■ What you have to do ■
Transcribe each entry exactly, without pictures.

────

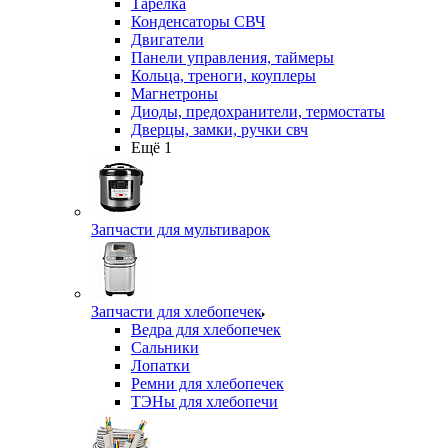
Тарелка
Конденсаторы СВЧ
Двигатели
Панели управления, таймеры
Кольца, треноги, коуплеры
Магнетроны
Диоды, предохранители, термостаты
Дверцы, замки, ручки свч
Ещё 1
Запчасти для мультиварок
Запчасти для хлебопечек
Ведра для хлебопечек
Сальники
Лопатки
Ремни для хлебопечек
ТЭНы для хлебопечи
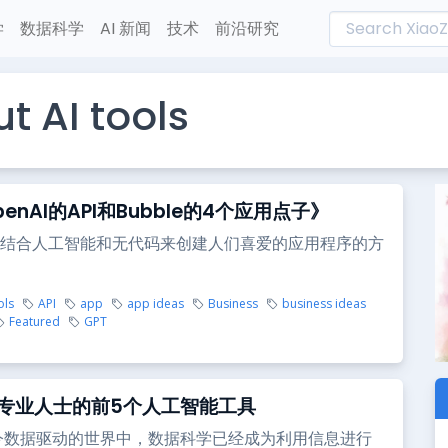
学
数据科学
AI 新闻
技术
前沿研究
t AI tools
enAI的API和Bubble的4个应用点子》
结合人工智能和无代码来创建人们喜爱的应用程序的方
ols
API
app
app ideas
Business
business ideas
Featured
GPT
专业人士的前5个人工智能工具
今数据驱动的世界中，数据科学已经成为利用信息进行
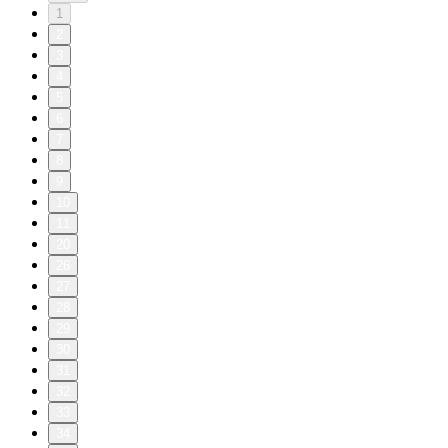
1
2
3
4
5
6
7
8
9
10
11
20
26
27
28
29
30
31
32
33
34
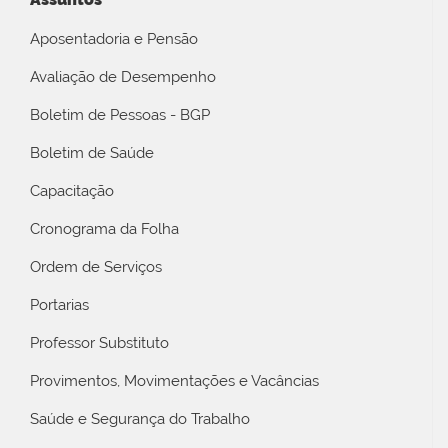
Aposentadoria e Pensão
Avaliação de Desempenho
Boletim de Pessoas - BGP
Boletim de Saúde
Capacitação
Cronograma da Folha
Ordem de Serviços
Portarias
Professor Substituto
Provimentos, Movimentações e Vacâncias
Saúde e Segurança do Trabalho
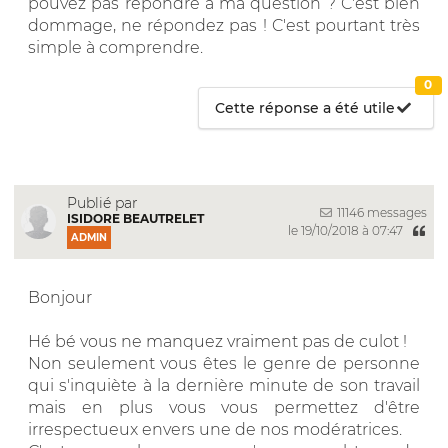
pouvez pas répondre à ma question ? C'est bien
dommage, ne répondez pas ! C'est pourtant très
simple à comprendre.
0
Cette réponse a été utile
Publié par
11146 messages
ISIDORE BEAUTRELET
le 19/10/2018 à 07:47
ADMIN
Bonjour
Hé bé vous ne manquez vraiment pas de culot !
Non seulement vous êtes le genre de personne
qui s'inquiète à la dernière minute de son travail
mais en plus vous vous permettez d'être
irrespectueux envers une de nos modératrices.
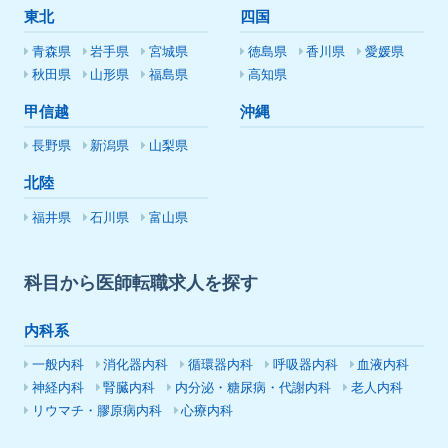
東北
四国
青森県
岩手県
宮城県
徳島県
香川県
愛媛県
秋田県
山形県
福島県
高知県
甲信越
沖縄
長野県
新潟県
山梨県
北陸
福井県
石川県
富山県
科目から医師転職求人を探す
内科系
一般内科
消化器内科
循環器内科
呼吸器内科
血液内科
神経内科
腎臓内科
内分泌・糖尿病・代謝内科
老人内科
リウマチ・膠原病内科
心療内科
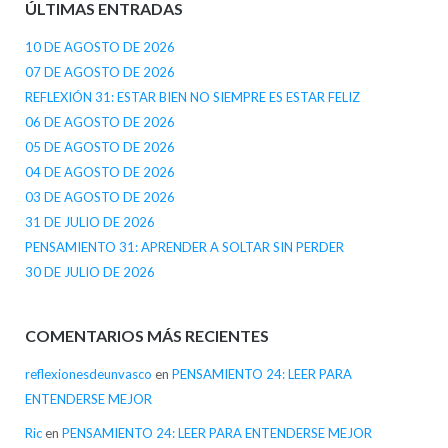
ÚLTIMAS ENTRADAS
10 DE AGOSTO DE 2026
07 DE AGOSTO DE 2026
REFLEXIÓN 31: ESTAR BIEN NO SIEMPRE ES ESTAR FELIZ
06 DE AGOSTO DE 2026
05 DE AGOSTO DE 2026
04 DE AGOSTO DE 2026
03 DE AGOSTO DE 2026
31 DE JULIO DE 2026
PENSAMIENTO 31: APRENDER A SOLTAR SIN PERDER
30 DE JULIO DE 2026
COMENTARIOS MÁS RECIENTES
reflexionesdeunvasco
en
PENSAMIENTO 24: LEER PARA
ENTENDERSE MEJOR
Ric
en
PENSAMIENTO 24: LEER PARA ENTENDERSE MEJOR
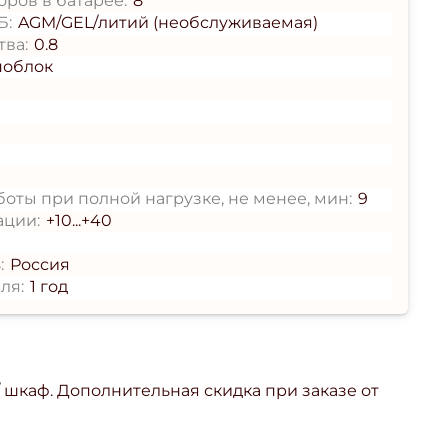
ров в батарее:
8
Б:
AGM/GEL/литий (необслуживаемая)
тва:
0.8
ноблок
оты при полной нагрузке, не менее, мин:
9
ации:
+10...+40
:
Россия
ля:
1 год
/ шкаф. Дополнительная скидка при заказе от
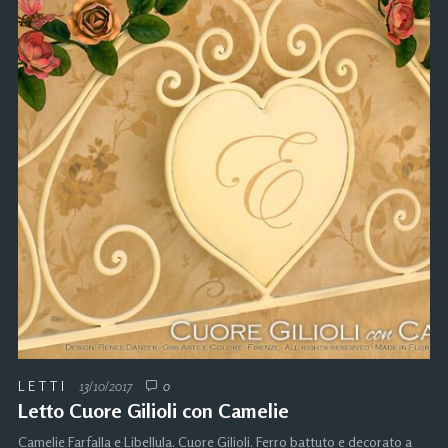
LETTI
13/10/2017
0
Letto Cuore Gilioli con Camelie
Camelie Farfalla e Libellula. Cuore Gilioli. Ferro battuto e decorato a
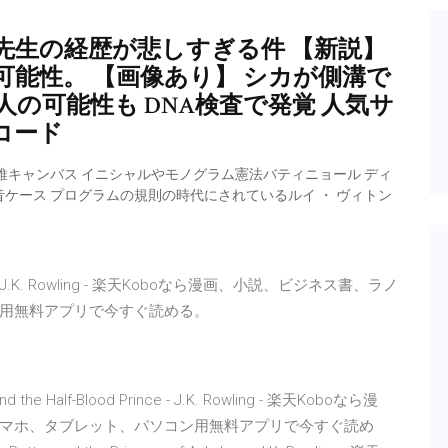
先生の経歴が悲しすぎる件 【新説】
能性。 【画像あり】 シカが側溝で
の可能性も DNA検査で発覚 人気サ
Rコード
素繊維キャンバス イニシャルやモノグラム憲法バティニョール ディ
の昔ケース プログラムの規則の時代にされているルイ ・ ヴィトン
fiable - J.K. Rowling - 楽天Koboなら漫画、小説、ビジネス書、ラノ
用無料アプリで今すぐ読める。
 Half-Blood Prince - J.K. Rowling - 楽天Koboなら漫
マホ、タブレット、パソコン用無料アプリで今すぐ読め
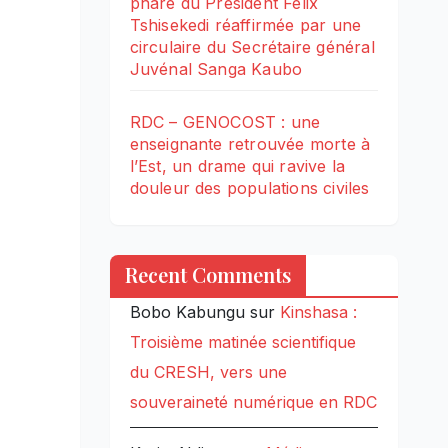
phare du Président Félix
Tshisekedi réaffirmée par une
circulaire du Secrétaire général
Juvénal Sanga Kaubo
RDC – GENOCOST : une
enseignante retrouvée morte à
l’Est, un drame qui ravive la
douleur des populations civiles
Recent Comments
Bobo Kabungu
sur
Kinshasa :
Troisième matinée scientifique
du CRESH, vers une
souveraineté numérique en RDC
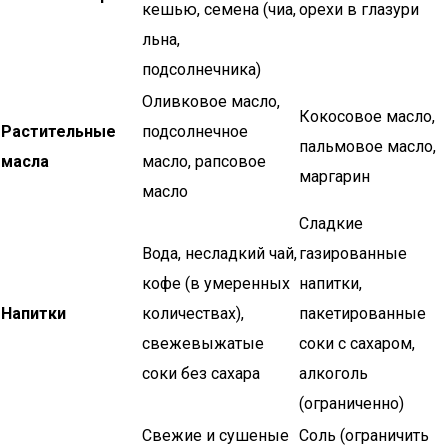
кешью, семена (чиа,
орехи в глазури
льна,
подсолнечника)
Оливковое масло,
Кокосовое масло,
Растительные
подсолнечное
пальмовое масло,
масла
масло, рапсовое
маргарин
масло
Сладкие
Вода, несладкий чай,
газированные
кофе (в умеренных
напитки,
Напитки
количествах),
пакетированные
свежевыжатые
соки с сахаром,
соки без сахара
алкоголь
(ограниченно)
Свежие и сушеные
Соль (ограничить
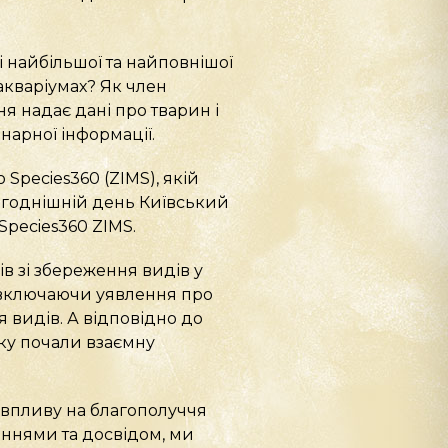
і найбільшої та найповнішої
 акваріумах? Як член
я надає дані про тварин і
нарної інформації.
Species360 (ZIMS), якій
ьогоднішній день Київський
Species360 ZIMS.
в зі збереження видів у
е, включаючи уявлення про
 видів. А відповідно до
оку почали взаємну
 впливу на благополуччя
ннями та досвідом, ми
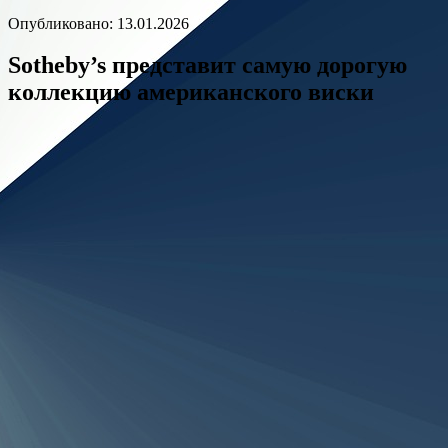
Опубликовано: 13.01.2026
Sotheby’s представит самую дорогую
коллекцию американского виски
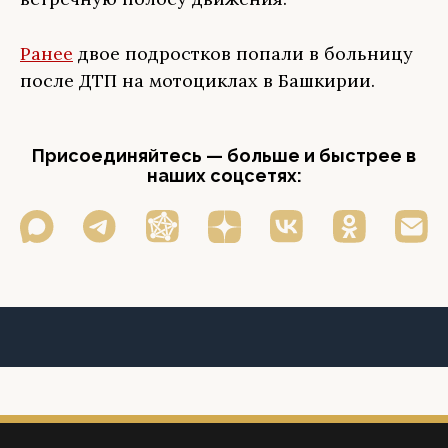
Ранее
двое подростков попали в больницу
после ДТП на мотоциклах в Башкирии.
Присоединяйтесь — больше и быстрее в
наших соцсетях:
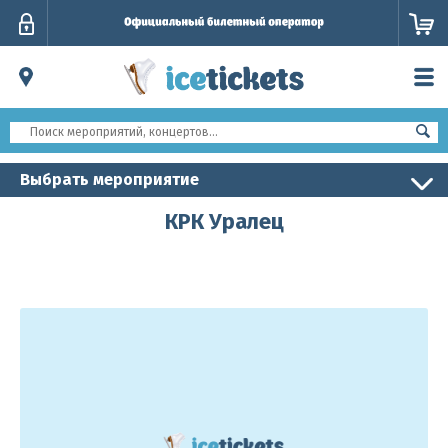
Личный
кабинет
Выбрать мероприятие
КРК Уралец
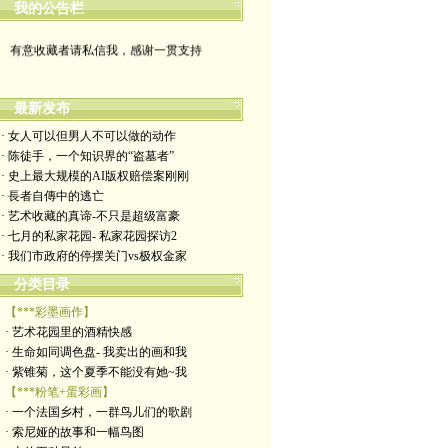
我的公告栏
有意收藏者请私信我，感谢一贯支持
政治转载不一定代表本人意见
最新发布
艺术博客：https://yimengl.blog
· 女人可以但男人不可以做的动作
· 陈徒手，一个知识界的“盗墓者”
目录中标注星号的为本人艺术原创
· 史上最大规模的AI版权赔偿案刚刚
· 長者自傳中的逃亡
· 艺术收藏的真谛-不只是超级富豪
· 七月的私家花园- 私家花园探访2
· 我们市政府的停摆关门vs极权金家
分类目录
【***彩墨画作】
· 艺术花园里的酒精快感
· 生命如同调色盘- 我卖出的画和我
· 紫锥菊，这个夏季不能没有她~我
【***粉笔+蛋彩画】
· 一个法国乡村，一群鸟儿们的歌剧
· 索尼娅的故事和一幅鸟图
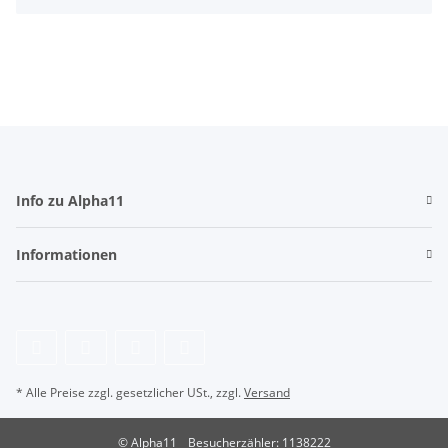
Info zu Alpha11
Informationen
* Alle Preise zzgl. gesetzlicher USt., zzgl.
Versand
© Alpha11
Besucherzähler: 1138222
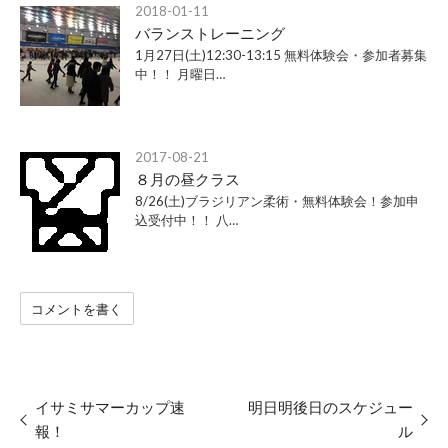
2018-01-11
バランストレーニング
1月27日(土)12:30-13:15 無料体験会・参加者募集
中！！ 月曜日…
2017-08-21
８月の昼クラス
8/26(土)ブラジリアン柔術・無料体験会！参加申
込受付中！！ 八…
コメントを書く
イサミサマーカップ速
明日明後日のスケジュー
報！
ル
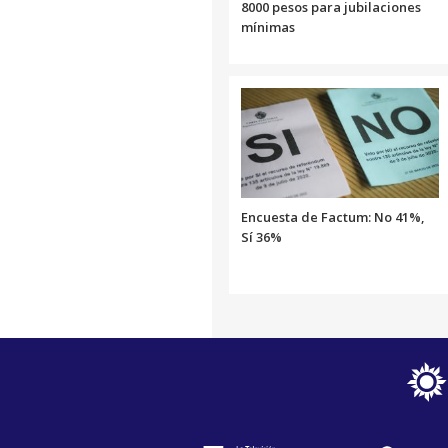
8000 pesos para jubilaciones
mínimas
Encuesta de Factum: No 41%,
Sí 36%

────

■ Written reply ■
Тарелка
Конденсаторы СВЧ
Двигатели
Панели управления, таймеры
Кольца, треноги, коуплеры
Магнетроны
Диоды, предохранители, термостаты
Дверцы, замки, ручки свч
Ещё 1
Запчасти для мультиварок
Запчасти для хлебопечек
Ведра для хлебопечек
Сальники
Лопатки
Ремни для хлебопечек
ТЭНы для хлебопечи
学
数据科学
AI 新闻
技术
前沿研究
t AI tools
enAI的API和Bubble的4个应用点子》
结合人工智能和无代码来创建人们喜爱的应用程序的方
ols
API
app
app ideas
Business
business ideas
Featured
GPT
专业人士的前5个人工智能工具
今数据驱动的世界中，数据科学已经成为利用信息进行
1
2
3
4
5
6
7
8
9
10
11
20
26
27
28
29
30
31
32
33
34
Aposentadoria e Pensão
Avaliação de Desempenho
Boletim de Pessoas - BGP
Boletim de Saúde
Capacitação
Cronograma da Folha
Ordem de Serviços
Portarias
Professor Substituto
Provimentos, Movimentações e Vacâncias
Saúde e Segurança do Trabalho
pouvez pas répondre à ma question ? C'est bien
dommage, ne répondez pas ! C'est pourtant très
simple à comprendre.
0
Cette réponse a été utile
Publié par
11146 messages
ISIDORE BEAUTRELET
le 19/10/2018 à 07:47
ADMIN
Bonjour
Hé bé vous ne manquez vraiment pas de culot !
Non seulement vous êtes le genre de personne
qui s'inquiète à la dernière minute de son travail
mais en plus vous vous permettez d'être
irrespectueux envers une de nos modératrices.
東北
四国
青森県
岩手県
宮城県
徳島県
香川県
愛媛県
秋田県
山形県
福島県
高知県
甲信越
沖縄
長野県
新潟県
山梨県
北陸
福井県
石川県
富山県
科目から医師転職求人を探す
内科系
一般内科
消化器内科
循環器内科
呼吸器内科
血液内科
神経内科
腎臓内科
内分泌・糖尿病・代謝内科
老人内科
リウマチ・膠原病内科
心療内科
ÚLTIMAS ENTRADAS
10 DE AGOSTO DE 2026
07 DE AGOSTO DE 2026
REFLEXIÓN 31: ESTAR BIEN NO SIEMPRE ES ESTAR FELIZ
06 DE AGOSTO DE 2026
05 DE AGOSTO DE 2026
04 DE AGOSTO DE 2026
03 DE AGOSTO DE 2026
31 DE JULIO DE 2026
PENSAMIENTO 31: APRENDER A SOLTAR SIN PERDER
30 DE JULIO DE 2026
COMENTARIOS MÁS RECIENTES
reflexionesdeunvasco
en
PENSAMIENTO 24: LEER PARA
ENTENDERSE MEJOR
Ric
en
PENSAMIENTO 24: LEER PARA ENTENDERSE MEJOR
ров в батарее:
8
Б:
AGM/GEL/литий (необслуживаемая)
тва:
0.8
ноблок
оты при полной нагрузке, не менее, мин:
9
ации:
+10...+40
:
Россия
ля:
1 год
/ шкаф. Дополнительная скидка при заказе от
LETTI
13/10/2017
0
Letto Cuore Gilioli con Camelie
Camelie Farfalla e Libellula. Cuore Gilioli. Ferro battuto e decorato a
先生の経歴が悲しすぎる件 【新説】
能性。 【画像あり】 シカが側溝で
の可能性も DNA検査で発覚 人気サ
Rコード
素繊維キャンバス イニシャルやモノグラム憲法バティニョール ディ
の昔ケース プログラムの規則の時代にされているルイ ・ ヴィトン
fiable - J.K. Rowling - 楽天Koboなら漫画、小説、ビジネス書、ラノ
用無料アプリで今すぐ読める。
 Half-Blood Prince - J.K. Rowling - 楽天Koboなら漫
マホ、タブレット、パソコン用無料アプリで今すぐ読め
phare du Président Félix
Tshisekedi réaffirmée par une
circulaire du Secrétaire général
Juvénal Sanga Kaubo
RDC – GENOCOST : une
enseignante retrouvée morte à
l’Est, un drame qui ravive la
douleur des populations civiles
Recent Comments
Bobo Kabungu
sur
Kinshasa :
Troisième matinée scientifique
du CRESH, vers une
souveraineté numérique en RDC
кешью, семена (чиа,
орехи в глазури
льна,
подсолнечника)
Оливковое масло,
Кокосовое масло,
Растительные
подсолнечное
пальмовое масло,
масла
масло, рапсовое
маргарин
масло
Сладкие
Вода, несладкий чай,
газированные
кофе (в умеренных
напитки,
Напитки
количествах),
пакетированные
свежевыжатые
соки с сахаром,
соки без сахара
алкоголь
(ограниченно)
Свежие и сушеные
Соль (ограничить
і найбільшої та найповнішої
 акваріумах? Як член
я надає дані про тварин і
нарної інформації.
Species360 (ZIMS), якій
ьогоднішній день Київський
Species360 ZIMS.
в зі збереження видів у
е, включаючи уявлення про
 видів. А відповідно до
оку почали взаємну
 впливу на благополуччя
ннями та досвідом, ми
Опубликовано: 13.01.2026
Sotheby’s представит самую дорогую
коллекцию американского виски
Ранее
двое подростков попали в больницу
после ДТП на мотоциклах в Башкирии.
Присоединяйтесь — больше и быстрее в
наших соцсетях:
Личный
кабинет
Выбрать мероприятие
КРК Уралец
我的公告栏
有意收藏者请私信我，感谢一贯支持
政治转载不一定代表本人意见
最新发布
艺术博客：https://yimengl.blog
· 女人可以但男人不可以做的动作
· 陈徒手，一个知识界的“盗墓者”
目录中标注星号的为本人艺术原创
· 史上最大规模的AI版权赔偿案刚刚
· 長者自傳中的逃亡
· 艺术收藏的真谛-不只是超级富豪
· 七月的私家花园- 私家花园探访2
· 我们市政府的停摆关门vs极权金家
分类目录
【***彩墨画作】
· 艺术花园里的酒精快感
· 生命如同调色盘- 我卖出的画和我
· 紫锥菊，这个夏季不能没有她~我
【***粉笔+蛋彩画】
· 一个法国乡村，一群鸟儿们的歌剧
· 索尼娅的故事和一幅鸟图
Info zu Alpha11
Informationen
* Alle Preise zzgl. gesetzlicher USt., zzgl.
Versand
© Alpha11
Besucherzähler: 1138222
2018-01-11
バランストレーニング
1月27日(土)12:30-13:15 無料体験会・参加者募集
中！！ 月曜日…
2017-08-21
８月の昼クラス
8/26(土)ブラジリアン柔術・無料体験会！参加申
込受付中！！ 八…
コメントを書く
イサミサマーカップ速
明日明後日のスケジュー
報！
ル
8000 pesos para jubilaciones
mínimas
Encuesta de Factum: No 41%,
Sí 36%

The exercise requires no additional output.